Sometime this April a very interesting paper titled *MobileNets: Efficient Convolutional Neural Networks for Mobile Vision Applications* appeared on arXiv.org.

The paper is written by a group of researchers at Google and introduces a neural network architecture called **MobileNets**.

The authors of the paper claim that this kind of neural network runs very efficiently on mobile devices and is nearly as accurate as much larger convolutional networks like our good friend VGGNet-16.

So of course I wanted to find out how fast it runs on the iPhone!

**Tip:** If you’re interested in machine learning it’s a good idea to keep track of the new papers that get published on arXiv. I use the Arxiv Sanity Preserver website. It has a Top Hype tab that shows the papers that get tweeted about the most — a quick way to find out what’s hot!

## Depthwise separable convolutions

The big idea behind MobileNets: Use *depthwise separable convolutions* to build light-weight deep neural networks.

A regular convolutional layer applies a convolution kernel (or “filter”) to all of the channels of the input image. It slides this kernel across the image and at each step performs a weighted sum of the input pixels covered by the kernel across all input channels.

The important thing is that the convolution operation *combines* the values of all the input channels. If the image has 3 input channels, then running a single convolution kernel across this image results in an output image with only 1 channel per pixel.

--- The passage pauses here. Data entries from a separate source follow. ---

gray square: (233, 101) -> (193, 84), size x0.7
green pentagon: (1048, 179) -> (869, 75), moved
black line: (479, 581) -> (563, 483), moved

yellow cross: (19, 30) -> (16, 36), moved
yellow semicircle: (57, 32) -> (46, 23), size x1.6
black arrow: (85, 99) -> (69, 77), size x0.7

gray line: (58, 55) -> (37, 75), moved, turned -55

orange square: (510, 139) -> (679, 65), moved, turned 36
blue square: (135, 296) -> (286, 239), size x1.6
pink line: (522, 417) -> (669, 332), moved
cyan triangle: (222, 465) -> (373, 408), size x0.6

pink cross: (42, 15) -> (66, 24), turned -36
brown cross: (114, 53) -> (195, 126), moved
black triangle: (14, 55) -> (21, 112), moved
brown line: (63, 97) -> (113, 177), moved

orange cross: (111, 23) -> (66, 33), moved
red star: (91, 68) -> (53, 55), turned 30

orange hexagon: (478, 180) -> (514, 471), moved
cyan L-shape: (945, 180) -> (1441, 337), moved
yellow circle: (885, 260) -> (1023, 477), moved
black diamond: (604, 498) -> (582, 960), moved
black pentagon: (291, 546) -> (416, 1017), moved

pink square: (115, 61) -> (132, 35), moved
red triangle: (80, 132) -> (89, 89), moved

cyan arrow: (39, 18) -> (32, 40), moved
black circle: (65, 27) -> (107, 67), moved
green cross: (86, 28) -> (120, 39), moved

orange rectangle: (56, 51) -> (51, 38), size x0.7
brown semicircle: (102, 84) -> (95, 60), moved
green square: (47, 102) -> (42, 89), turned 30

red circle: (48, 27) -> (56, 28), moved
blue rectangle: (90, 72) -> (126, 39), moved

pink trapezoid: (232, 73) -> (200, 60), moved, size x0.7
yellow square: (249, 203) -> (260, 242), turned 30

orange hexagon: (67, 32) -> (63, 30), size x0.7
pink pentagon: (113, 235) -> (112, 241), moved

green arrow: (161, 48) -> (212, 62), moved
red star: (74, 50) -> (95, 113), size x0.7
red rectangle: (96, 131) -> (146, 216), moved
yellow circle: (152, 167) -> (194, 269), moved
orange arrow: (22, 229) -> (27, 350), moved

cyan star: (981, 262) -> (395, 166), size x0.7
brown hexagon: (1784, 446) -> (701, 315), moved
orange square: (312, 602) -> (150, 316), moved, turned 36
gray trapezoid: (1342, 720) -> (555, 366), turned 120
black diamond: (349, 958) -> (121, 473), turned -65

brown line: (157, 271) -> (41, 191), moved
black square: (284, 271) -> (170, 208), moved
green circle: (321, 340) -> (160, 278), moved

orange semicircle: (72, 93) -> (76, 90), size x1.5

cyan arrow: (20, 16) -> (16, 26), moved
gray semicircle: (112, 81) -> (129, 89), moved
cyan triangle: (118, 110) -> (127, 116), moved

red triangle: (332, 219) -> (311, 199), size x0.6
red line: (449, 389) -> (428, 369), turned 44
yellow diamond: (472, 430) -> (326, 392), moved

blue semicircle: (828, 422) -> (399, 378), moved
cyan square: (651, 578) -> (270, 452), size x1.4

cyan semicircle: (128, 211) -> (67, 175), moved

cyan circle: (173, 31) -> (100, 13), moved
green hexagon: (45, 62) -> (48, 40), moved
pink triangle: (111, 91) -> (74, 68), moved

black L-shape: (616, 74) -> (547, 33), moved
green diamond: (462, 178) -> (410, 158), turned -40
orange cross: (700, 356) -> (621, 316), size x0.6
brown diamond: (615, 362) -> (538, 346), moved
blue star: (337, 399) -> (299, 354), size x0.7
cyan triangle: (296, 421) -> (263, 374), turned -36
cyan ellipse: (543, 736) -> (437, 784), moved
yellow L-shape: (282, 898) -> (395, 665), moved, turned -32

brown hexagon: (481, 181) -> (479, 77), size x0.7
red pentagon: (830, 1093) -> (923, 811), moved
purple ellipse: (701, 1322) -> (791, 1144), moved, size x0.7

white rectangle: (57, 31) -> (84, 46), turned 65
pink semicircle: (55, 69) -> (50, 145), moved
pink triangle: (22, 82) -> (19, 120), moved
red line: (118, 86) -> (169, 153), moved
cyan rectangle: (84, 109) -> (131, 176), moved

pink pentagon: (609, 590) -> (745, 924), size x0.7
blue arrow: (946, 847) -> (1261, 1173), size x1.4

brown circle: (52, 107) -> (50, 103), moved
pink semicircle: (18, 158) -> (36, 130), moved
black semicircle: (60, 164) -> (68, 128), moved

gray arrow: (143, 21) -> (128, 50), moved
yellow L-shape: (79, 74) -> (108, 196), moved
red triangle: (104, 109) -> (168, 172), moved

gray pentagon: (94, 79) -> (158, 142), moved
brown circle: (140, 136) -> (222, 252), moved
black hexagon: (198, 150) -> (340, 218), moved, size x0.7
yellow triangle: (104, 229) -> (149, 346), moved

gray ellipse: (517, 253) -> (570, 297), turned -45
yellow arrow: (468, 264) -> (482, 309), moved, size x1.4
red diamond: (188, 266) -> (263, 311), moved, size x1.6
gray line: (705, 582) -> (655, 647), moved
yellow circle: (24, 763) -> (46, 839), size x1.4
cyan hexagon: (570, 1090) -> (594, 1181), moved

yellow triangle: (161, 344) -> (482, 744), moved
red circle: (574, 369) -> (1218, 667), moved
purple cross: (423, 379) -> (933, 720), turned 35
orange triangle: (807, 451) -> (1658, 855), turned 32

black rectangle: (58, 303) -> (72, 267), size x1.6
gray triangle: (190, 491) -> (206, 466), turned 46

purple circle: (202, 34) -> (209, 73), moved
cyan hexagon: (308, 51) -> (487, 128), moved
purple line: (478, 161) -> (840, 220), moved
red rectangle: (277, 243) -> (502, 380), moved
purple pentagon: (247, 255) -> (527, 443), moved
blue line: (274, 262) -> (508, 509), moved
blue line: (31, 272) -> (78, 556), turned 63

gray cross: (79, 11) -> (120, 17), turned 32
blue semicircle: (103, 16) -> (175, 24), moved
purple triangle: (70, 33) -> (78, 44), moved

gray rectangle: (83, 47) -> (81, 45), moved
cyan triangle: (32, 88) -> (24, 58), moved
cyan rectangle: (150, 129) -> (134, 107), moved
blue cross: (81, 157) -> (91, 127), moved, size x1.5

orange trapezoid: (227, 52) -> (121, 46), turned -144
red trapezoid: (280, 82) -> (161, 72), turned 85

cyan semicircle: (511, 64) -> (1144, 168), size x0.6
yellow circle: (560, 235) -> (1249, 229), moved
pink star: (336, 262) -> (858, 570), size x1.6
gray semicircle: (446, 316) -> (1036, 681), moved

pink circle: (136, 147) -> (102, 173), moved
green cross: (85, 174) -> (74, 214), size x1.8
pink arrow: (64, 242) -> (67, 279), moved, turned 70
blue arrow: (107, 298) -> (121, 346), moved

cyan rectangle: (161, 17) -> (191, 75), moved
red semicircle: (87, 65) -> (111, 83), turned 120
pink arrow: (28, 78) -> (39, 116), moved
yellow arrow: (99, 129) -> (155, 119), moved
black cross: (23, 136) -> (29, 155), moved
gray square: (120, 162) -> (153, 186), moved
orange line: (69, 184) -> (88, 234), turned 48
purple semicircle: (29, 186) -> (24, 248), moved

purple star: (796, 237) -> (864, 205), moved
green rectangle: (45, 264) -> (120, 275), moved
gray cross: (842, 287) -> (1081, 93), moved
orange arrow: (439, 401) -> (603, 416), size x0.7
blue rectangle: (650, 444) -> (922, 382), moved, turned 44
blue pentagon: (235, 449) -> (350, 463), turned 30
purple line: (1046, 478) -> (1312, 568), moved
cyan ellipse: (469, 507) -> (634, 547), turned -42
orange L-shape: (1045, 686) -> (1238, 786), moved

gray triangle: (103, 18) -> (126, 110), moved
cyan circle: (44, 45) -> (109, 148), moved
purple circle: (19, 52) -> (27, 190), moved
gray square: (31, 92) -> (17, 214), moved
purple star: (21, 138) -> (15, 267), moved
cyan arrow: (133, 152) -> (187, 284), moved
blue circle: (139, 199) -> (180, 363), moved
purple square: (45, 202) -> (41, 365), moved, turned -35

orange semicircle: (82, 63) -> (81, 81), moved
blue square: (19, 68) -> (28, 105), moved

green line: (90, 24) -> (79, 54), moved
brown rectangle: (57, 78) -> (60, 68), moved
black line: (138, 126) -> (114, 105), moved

So for each input pixel, no matter how many channels it has, the convolution writes a new output pixel with only a single channel. (In practice we run many convolution kernels across the input image. Each kernel gets its own channel in the output.)

The MobileNets architecture also uses this standard convolution, but just once as the very first layer. All other layers do “depthwise separable” convolution instead. This is actually a combination of two different convolution operations: a **depthwise** convolution and a **pointwise** convolution.

A depthwise convolution works like this:

Unlike a regular convolution it does not combine the input channels but it performs convolution on each channel separately. For an image with 3 channels, a depthwise convolution creates an output image that also has 3 channels. Each channel gets its own set of weights.

The purpose of the depthwise convolution is to *filter* the input channels. Think edge detection, color filtering, and so on.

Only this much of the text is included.